What can be said to patients

  • Periodontal disease can increase the amount of sugar in the blood

  • Treatment of periodontal disease may lower the amount of sugar in the blood

  • Treatment of periodontal disease may help control type 2 diabetes

  • It is important to keep the mouth as clean as possible in people with diabetes.

Metabolic Syndrome

Metabolic syndrome is a cluster of metabolic and physiologic abnormalities that are risk factors for both diabetes and atherosclerotic CVD. A person is diagnosed with metabolic syndrome if 3 or more of the following conditions are present:

  • Hyperglycemia (fasting glucose ≥100 mg/dL or receiving drug therapy for reduction)

  • Hypertension (blood pressure ≥130/85 mm Hg or receiving drug therapy for reduction)

  • Hyperlipidemia (triglycerides ≥150 mg/dL or receiving drug therapy for reduction)

  • Low HDL cholesterol level (HDL-C <40 mg/dL in men or <50 mg/dL in women or receiving drug therapy for increase)

  • Large waistline (abdominal or central obesity: waist circumference ≥102 cm [40 in] in men or ≥88 cm [35 in] in women; if Asian American, ≥90 cm [35 in] in men or ≥80 cm [32 in] in women).
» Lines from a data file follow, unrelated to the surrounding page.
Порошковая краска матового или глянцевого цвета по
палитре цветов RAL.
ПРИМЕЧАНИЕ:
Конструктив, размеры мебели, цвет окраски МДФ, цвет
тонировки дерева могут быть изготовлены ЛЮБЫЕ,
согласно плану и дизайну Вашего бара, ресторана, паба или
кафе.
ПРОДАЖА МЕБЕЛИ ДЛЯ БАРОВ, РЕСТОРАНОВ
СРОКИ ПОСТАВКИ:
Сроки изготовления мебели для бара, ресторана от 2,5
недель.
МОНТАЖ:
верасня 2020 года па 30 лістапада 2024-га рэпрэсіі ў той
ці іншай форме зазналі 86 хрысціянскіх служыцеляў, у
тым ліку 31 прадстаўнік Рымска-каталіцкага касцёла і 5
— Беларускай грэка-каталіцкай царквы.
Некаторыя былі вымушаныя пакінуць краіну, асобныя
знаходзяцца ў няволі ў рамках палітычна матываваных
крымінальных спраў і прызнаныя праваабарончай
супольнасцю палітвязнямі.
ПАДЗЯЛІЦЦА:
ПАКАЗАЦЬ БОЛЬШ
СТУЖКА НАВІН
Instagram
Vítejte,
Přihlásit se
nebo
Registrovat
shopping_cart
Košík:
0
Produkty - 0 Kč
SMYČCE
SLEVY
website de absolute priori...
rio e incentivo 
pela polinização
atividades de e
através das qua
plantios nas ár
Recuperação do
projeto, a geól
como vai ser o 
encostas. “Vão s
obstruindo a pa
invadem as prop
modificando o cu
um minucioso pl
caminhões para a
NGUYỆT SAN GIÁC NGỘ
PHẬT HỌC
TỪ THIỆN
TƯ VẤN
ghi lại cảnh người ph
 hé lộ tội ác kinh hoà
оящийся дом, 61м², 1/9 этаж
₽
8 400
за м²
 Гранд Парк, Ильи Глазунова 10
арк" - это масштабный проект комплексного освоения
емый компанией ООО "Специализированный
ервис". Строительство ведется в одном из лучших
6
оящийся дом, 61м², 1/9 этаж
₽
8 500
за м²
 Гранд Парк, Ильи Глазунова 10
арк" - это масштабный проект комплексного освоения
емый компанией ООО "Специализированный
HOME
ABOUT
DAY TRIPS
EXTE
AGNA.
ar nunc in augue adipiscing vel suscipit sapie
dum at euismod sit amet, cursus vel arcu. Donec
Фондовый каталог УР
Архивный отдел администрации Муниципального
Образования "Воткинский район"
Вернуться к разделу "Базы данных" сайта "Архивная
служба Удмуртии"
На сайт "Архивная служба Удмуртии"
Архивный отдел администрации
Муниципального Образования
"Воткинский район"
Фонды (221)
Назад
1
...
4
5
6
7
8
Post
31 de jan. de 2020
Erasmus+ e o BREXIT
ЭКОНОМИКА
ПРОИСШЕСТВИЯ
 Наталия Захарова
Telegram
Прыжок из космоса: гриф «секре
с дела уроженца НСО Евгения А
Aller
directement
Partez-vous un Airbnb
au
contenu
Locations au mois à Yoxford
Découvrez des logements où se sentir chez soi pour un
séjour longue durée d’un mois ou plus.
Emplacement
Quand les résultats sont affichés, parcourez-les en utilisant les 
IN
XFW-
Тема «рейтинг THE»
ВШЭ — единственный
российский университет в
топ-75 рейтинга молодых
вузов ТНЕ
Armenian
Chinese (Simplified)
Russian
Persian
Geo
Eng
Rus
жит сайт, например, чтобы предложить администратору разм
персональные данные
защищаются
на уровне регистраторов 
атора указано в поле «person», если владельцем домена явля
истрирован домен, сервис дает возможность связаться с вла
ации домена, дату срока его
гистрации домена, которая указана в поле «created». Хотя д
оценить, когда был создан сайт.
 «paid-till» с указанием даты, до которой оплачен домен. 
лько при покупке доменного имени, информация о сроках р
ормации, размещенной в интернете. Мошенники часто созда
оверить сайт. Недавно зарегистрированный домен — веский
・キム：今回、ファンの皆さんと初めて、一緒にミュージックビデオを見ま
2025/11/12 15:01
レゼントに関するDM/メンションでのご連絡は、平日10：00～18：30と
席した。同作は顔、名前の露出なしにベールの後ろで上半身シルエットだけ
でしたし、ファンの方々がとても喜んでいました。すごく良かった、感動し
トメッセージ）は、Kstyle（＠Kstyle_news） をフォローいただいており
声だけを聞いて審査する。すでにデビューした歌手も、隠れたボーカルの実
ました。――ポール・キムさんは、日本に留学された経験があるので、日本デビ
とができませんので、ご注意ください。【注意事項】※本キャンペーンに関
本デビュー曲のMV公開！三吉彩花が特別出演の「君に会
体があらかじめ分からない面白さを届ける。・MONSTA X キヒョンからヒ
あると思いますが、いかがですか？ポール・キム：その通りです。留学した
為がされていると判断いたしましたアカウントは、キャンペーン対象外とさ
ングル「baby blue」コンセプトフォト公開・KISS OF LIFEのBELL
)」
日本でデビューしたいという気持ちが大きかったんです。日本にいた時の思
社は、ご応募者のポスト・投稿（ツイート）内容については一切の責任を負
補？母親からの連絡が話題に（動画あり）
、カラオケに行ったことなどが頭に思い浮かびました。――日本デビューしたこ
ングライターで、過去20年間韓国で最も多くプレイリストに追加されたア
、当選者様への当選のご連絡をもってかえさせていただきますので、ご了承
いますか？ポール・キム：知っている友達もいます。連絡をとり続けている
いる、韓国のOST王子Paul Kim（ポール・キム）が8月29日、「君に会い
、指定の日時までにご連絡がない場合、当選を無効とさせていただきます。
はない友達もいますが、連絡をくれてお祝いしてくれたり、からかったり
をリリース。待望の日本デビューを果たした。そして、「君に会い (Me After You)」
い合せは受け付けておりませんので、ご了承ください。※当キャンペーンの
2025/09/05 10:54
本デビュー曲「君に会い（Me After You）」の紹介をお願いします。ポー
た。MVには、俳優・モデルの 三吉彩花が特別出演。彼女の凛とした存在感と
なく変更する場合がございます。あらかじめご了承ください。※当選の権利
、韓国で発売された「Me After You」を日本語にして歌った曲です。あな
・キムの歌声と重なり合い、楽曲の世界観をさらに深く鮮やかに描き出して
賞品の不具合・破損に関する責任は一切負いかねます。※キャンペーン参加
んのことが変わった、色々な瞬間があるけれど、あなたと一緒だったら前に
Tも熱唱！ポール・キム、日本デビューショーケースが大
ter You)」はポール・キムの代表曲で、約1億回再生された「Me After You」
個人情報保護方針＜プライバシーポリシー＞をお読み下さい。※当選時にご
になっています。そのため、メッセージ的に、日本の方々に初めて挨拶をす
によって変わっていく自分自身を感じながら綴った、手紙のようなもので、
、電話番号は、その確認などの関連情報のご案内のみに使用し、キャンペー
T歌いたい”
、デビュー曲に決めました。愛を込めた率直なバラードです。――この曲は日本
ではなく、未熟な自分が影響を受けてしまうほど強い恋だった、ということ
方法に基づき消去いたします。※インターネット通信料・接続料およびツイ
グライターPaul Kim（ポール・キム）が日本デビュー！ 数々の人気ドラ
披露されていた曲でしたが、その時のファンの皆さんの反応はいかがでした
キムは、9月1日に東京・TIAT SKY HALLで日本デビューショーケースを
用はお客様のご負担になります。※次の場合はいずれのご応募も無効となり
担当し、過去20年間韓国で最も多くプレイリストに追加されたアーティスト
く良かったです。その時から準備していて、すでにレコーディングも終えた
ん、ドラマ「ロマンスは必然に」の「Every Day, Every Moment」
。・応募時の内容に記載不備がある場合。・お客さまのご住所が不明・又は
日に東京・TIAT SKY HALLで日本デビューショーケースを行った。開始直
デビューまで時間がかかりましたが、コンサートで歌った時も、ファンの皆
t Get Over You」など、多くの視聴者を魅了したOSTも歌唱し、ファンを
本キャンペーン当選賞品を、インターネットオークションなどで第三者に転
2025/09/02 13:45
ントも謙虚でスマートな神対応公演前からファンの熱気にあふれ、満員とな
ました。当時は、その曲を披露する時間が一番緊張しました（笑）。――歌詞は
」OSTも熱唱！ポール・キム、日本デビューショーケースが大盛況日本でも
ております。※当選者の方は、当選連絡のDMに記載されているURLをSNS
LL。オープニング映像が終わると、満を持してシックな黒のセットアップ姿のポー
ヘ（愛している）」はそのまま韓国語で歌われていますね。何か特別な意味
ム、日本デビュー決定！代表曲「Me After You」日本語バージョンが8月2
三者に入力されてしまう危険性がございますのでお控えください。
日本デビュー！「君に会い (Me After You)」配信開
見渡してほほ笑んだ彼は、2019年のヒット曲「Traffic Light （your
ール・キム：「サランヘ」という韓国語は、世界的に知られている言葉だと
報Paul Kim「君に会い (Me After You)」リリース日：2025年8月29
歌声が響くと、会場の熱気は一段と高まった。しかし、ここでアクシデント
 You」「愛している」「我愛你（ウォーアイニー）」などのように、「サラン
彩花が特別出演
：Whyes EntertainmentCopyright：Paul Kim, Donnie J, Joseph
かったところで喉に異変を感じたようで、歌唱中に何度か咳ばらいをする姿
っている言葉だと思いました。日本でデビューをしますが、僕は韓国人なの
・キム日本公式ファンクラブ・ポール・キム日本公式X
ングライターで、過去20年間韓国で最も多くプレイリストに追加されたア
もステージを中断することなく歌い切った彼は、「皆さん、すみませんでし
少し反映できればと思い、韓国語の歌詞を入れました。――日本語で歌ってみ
Nonalcoholic Fatty Liver Disease

Nonalcoholic fatty liver disease (NAFLD) is a hepatic manifestation of metabolic syndrome. The highly virulent type of the periodontal bacterium P gingivalis is shown to be present with high frequency in oral samples from NAFLD sufferers. Importantly, nonsurgical periodontal treatment over a period of 3 months in such patients improved their liver function parameters, as measured by serum levels of aspartate aminotransferase and alanine aminotransaminase. The effects of periodontal treatment are mentioned under diabetes and cerebrovascular diseases, respectively.

In summary

There is evidence that

  • Periodontitis is associated with metabolic syndrome (also in hemodialysis patients), diabetes, and gestational diabetes

  • Serum antibody against specific periodontal bacteria is associated with metabolic syndrome

  • Periodontitis is significantly associated with development of one or more components of metabolic syndrome over a period of 4 years

  • Tooth loss is associated with metabolic syndrome

  • Periodontal therapy improves total leukocyte count and levels of CRP, triglycerides, and HDL

  • Tooth brushing at least once a day leads to

    • Lower levels of triglycerides

    • Lower prevalence and incidence (new cases) of metabolic syndrome

What can be said to patients

  • Maintaining good periodontal health may control fat or blood sugar levels and help prevent metabolic syndrome.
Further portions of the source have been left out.